Spiritual but not religious

I find this meditation on the whole “spiritual but not religious”  thing by Lillian Daniels to be true, but also a bit harsh. (And, I would like to add as a disclaimer that Rev. Daniels serves a church not too far from me, so partly just in case I ever run into her: from everything I’ve heard about her, and from other things I’ve read, she is a lovely person and deep thinker, so if you are really turned off by this piece, I’d say you ought to read more of her stuff before making any quick judgement calls. I also recognize, as a writer, that this sort of short-form meditation is hard to write because you usually have to leave quite a bit out.)

The harshness of it, to a large extent, I understand. I get her frustration as a clergyperson. Because I do find God in nature, but I also find God among the gathered community. So it sort of breaks my heart when people are unable to engage the community as part of their spiritual life. I think they are missing out.

And, I agree that American religious and spiritual practice, both inside and outside of religious institutions, has become too self-centered and individualistic.

If I were her, I would have added the observation that just as a sunset and the mountains and a lovely peaceful deer are parts of nature, so too is the busload of stinky people you are crammed into mass transit. Yes, human beings are part of the natural world. Not always pretty, but there are times when unlovely things happen in the mountains as well.

That said, I wish there were some tiny little attempt in her piece to find a way to express the desire to engage the “spiritual but not religious” person in the community. And I don’t necessarily mean getting them through the door of the church. I’m not even sure myself how to do this, but Daniels mentions the idea that spirituality practiced in community is hard work, and I wish had tipped her hat to the idea that spirituality practiced in community could include the community of the airplane seat-partner.

What do you think?

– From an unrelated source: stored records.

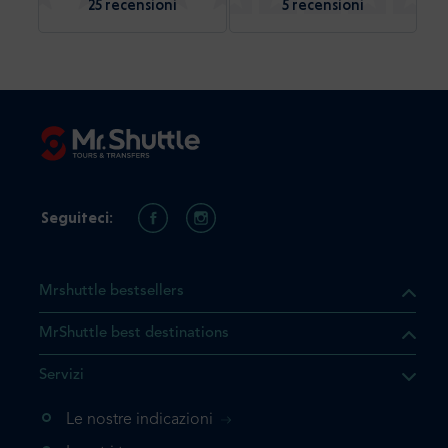
25 recensioni
5 recensioni
Seguiteci:
Mrshuttle bestsellers
MrShuttle best destinations
he il prodotto che state
Servizi
ente nel vostro carrello. Se
iungerlo nuovamente, la
Le nostre indicazioni
 direttamente al carrello e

I’m really curious to hear some other reactions to this!

4 Responses to “Spiritual but not religious”

  1. Jenn Says:

    Perhaps I was waiting for the revelation of how she becomes the person who shares that she has been shaped by the might cloud of witnesses when confronted with the spiritual-but-not-religious person. Because all too often in the context of that encounter, I simply shut down and agree with the person that they indeed can see God in the mountain or the sunset or wherever they darn well would like — but I don’t go the next step to say, “Yes. AND Let me tell you about where I also see God — in the face of the community gathered to worship, to serve and to be together.”

  2. Cindy Says:

    My problem with church (and why I no longer attend) is that I find very too much religion there and not enough spirituality.

  3. Cindy Says:

    Actually, my earlier comment was not quite right. The problem I have with church is that there is neither enough religion nor enough spirituality there.